Naturally, Quentin Tarantino couldn’t compile a list of the five finest screenwriters in Hollywood history without including Quentin Tarantino, and it would be more of a surprise if he didn’t, honestly.
It’s entirely true that the two-time Academy Award-winning scribe and auteur is one of modern cinema’s most impactful, influential, and important filmmakers, but it gets on a lot of people’s tits that he’s willing to remind everyone of that fact so much.
A little modesty goes a long way, and while Tarantino has always carried himself with an air of self-confidence that regularly topples over into outright arrogance, there’s still something off-putting about the director calling himself one of the two best in the business, alongside David Fincher.
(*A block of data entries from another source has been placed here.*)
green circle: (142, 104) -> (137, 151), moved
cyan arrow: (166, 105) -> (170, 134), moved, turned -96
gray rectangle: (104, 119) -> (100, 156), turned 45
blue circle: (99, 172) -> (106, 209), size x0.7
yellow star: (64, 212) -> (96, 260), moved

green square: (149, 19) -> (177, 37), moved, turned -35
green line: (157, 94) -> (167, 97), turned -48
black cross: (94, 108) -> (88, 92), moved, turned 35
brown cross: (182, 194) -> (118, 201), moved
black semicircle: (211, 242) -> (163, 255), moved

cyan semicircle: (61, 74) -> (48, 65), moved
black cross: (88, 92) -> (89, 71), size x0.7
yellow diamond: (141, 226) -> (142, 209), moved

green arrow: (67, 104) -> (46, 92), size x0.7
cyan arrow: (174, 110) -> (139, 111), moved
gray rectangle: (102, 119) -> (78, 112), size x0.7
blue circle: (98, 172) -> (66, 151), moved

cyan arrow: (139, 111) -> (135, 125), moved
Is he one of the top two? That’s entirely up for debate, and his army of adoring fans would say that he is. Even if you disagree, he’s right up there alongside the rest of the usual suspects, but you wouldn’t hear Paul Thomas Anderson, Bong Joon-ho, Martin Scorsese, Christopher Nolan, or any of the others patting themselves on the back like that.
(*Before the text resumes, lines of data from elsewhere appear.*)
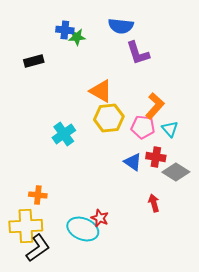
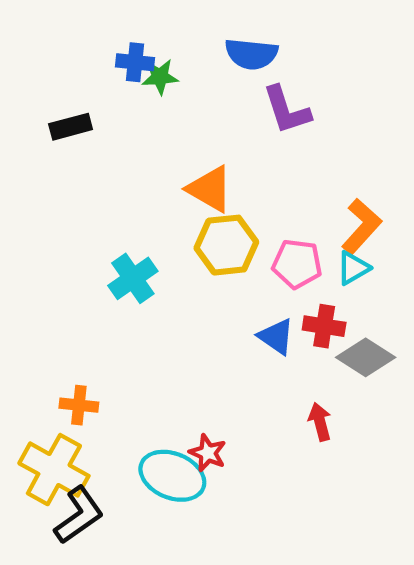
orange L-shape: (155, 106) -> (361, 226), moved
cyan triangle: (170, 129) -> (353, 268), turned 42
yellow cross: (26, 226) -> (54, 470), turned 32

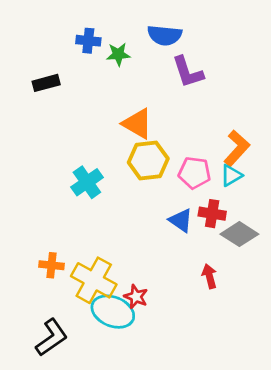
green star: (160, 77) -> (118, 54), moved
yellow cross: (54, 470) -> (94, 280), moved

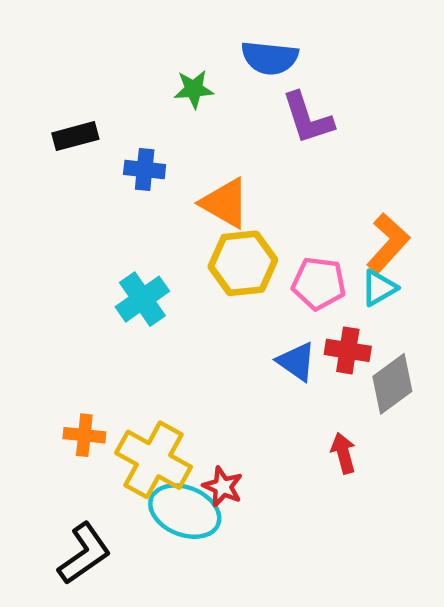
blue cross: (88, 41) -> (145, 170), moved
gray diamond: (239, 234) -> (392, 384), turned -69

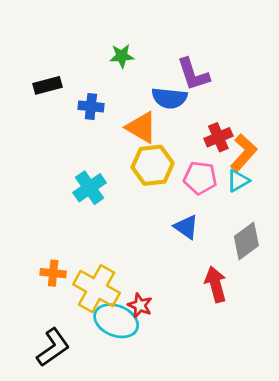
blue semicircle: (270, 58) -> (169, 98), moved
red cross: (348, 350) -> (218, 137), moved, turned -32
red arrow: (343, 453) -> (216, 284), size x1.4

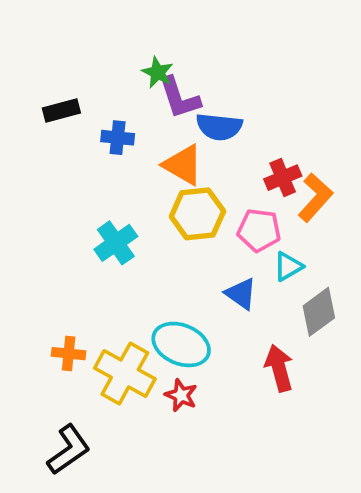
green star: (122, 56) -> (158, 72), turned 30
purple L-shape: (193, 74) -> (179, 98), moved
cyan triangle: (238, 181) -> (288, 266), moved
cyan ellipse: (116, 321) -> (181, 344), moved

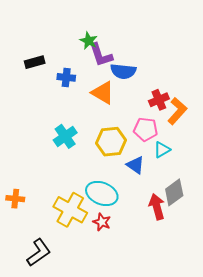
yellow hexagon: (197, 214) -> (111, 142), moved
gray diamond: (319, 312) -> (174, 192), moved
orange cross: (69, 354) -> (15, 199), moved

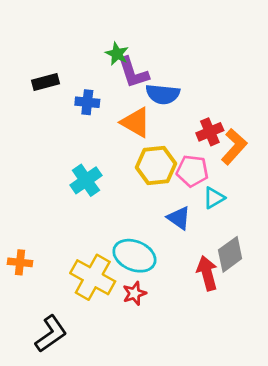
yellow hexagon: (111, 142) -> (156, 165), moved
red star: (102, 222) -> (134, 293), turned 30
That’s Tarantino in a nutshell, though; he’s good, and he knows it. In terms of Oscars recognition, he’s not the best, and it clearly annoys him. He’s one of the few writers who’ve nabbed a pair of prizes for their scripts, but unless his tenth and final feature wins him another ‘Best Original Screenplay’ gong, he won’t be a record-breaker or history-maker.
“I’m very, very happy with my writing Oscars,” he told Vulture. “I will brag about this; I’m one of five people who have won two ‘Original Screenplay’ Oscars. The other four are Woody Allen, Charles Brackett, Billy Wilder, and Paddy Chayefsky. I actually didn’t know that until somebody wrote it on a website. I went, ‘Holy shit!’ Those are the greatest writers in the history of Hollywood.”
He still craves that third one, and even suggested that if he does win it and goes level with three-time winner and largely disgraced creep Allen, the Academy should rename it as ‘The Quentin’. They won’t, but that goes to show how his mind works, and he’s only got one chance left to complete the hattrick.
However, Tarantino can’t beat Brackett, who won both of the ‘Original Screenplay’ Oscars he was nominated for, as well as an ‘Adapted Screenplay’ victory from four nods. The Pulp Fiction and Django Unchained scribe’s two out of three isn’t bad, it puts him level with Chayefsky, and it’s a better winning percentage than Wilder’s two from four and Allen’s three from 16.
Does he deserve to be mentioned in the same breath as Hollywood’s all-time greatest screenwriters? Maybe, maybe not, but he thinks he does, and nobody will ever be able to change his mind.